Shrek di Andrew Adamson e Vicky Jenson, Italia 1, ore 21,10.
Come già dichiarato più volte in questo blog, non sono un entusiasta dell’orco più brutto e più simpatico (questo lo riconosco senza fatica) del mondo, e in generale non lo sono nemmeno dei prodotti Pixar, che da Up! a Toy Story 3 mi son sembrati sempre belli, anzi eccellenti, straordinariamente ricchi di sottotesti, e però così fanaticamente, quasi religiosamente idolatrati e sopravvalutati, da suscitare in me una immediata presa di distanza. Shrek resta comunque uno dei più clamorosi blockbuster della scorsa decade, uno dei capisaldi del cinema 2.0, quello delle mirabolanti tecnologie e del 3D arrembante (pensare che dopo gli anni Cinquanta per decenni gli occhialini non li voleva più nessuno, mah). Arrivato col fiatone alla puntata numero quattro, Shrek va rivisto invece qui, nel suo episodio primo e fondativo, il più puro e divertente, quello con la carica innovativa più accentuata. Bella la storia della principessa Fiona che si innamora del brutto ma simpatico e buono orco Shrek. Nome che tra l’altro viene dall’yiddish, a sottolineare il retroterra ebraico-eurorientale di questa favola sghemba e strana di vite diverse.

Uomo bianco va’ col tuo dio di Richard C. Sarafian, Rai Movie, ore 23,20.
Uno di quei film americani tra anni Sessanta e Settanta che tentavano, pur in vario modo e secondo progetti narrativi diversi, di revisionare il genere western, già parecchio acciaccato e messo in crisi dall’offensiva di Sergio Leone. In Uomo bianco va’ col tuo Dio si tenta da una parte di giocare la carta egologista (protagonisti e azione annegati nell’immensità degli spazi naturali), dall’altra si contamina il western con un altro genere glorioso, quel del revenge movie.
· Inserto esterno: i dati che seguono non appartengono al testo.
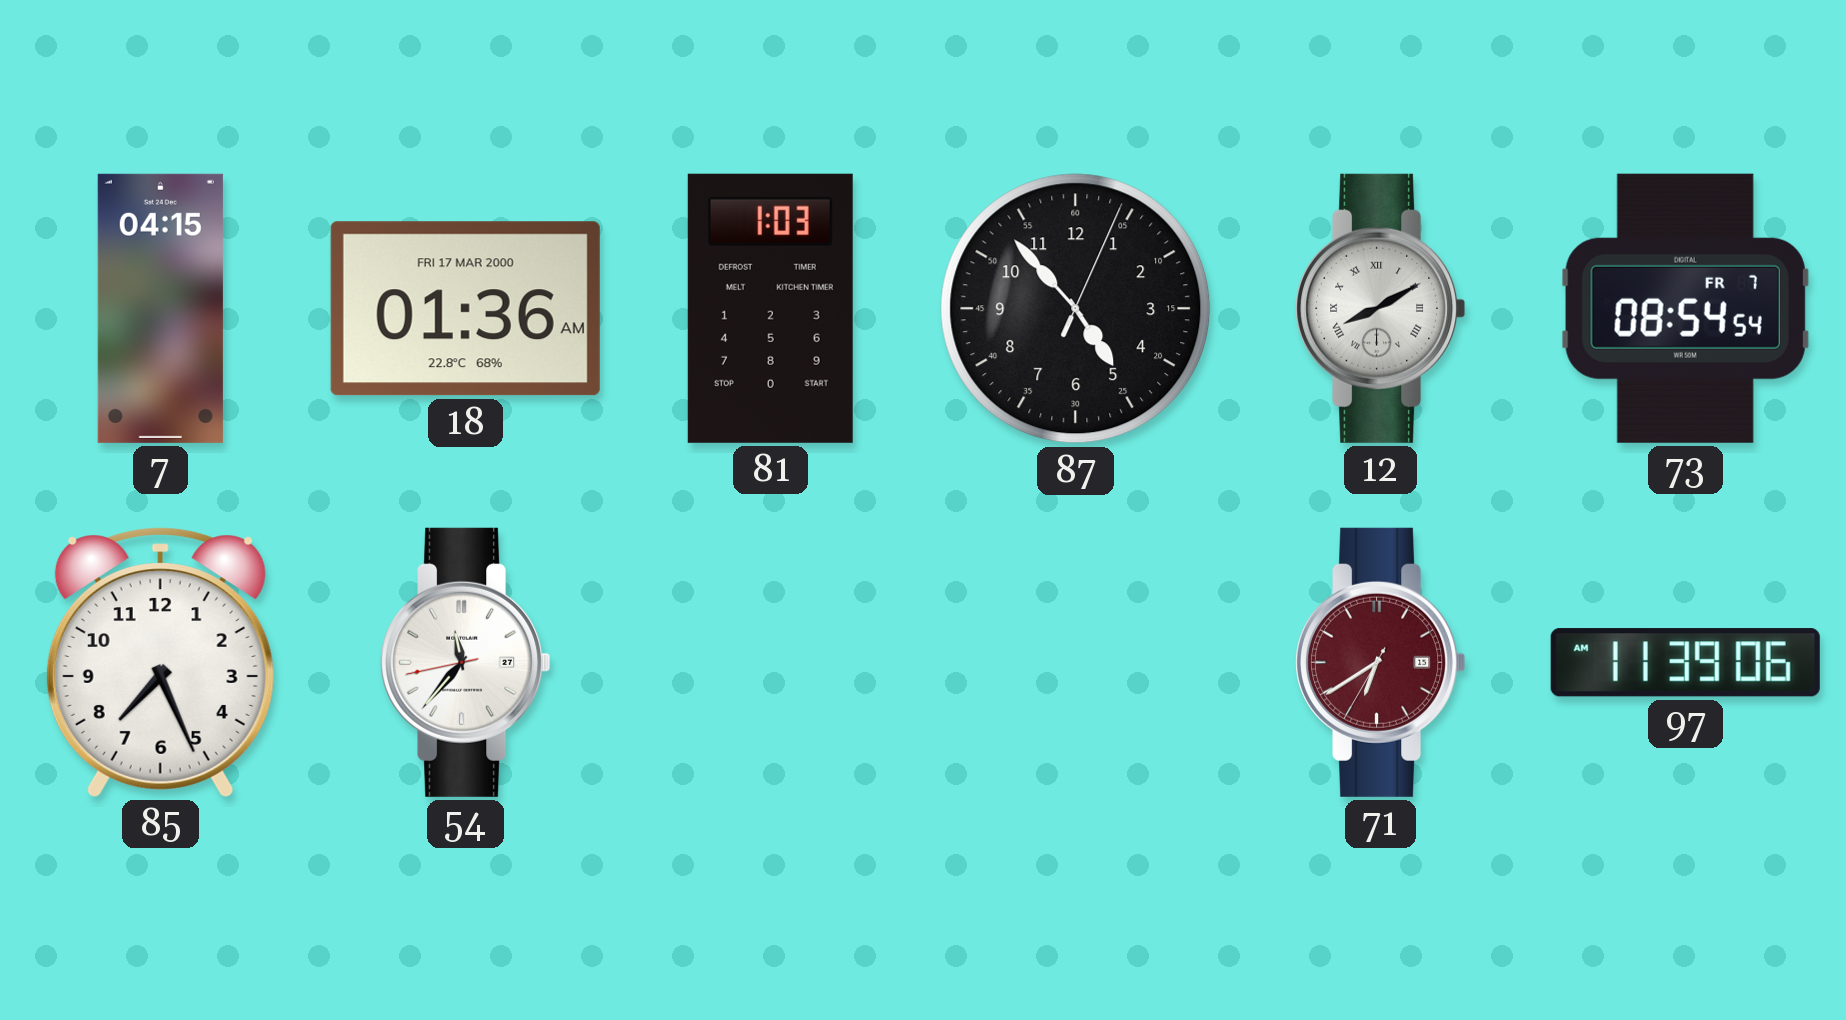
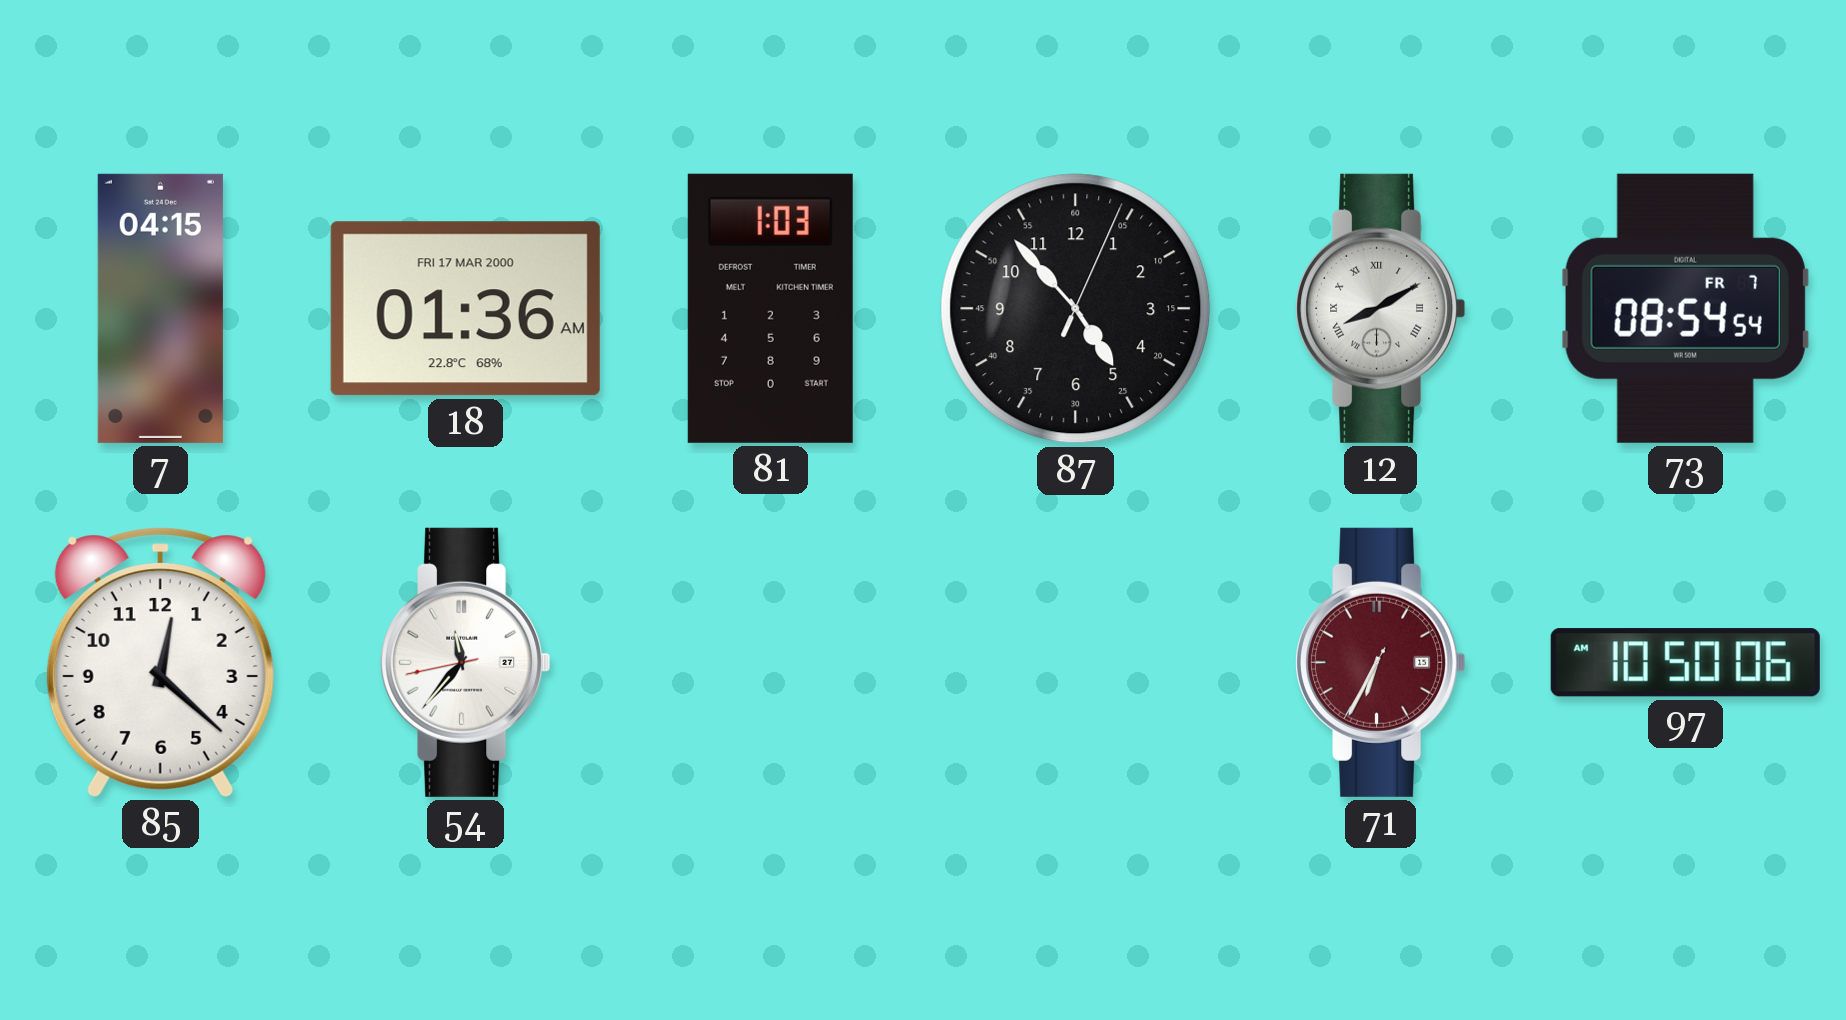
85: 7:26 -> 12:22
71: 6:39 -> 6:34
97: 11:39 -> 10:50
Si incazza difatti, e decide di vendicarsi, il cacciatore di pelli Zachary Bass allorchè, durante un’escursione in territori selvaggi, viene abbandonato dai compagni dopo essere stato aggredito da un orso. Sopravviverà, e il suo obiettivo diventerà quello di rintracciare i fedifraghi e fargliela pagare cara, carissima. Siamo nel Canada di inizio Ottocento, e la macchina da presa usa i panorami come una enorme prigione all’aperto immettendo nel racconto un senso di calustrofobia, di intrappolamento. Richard Harris teso e convincente, nel suo western più famoso e riuscito: insieme, ovvio, a Un uomo chiamato cavallo girato solo un anno prima. Richard Sarafian, il regista, era reduce da un cultissimo come Punto Zero, road movie ribellistico che parve ai ragazzi sessantottardi un inno anarcoide contro il sistema e che dunque fu subito adottato e arruolato tra gli imperdibili generazionali. Insensato titolo italiano: in origine Uomo bianco va’ col tuo Dio faceva Man in the Wilderness.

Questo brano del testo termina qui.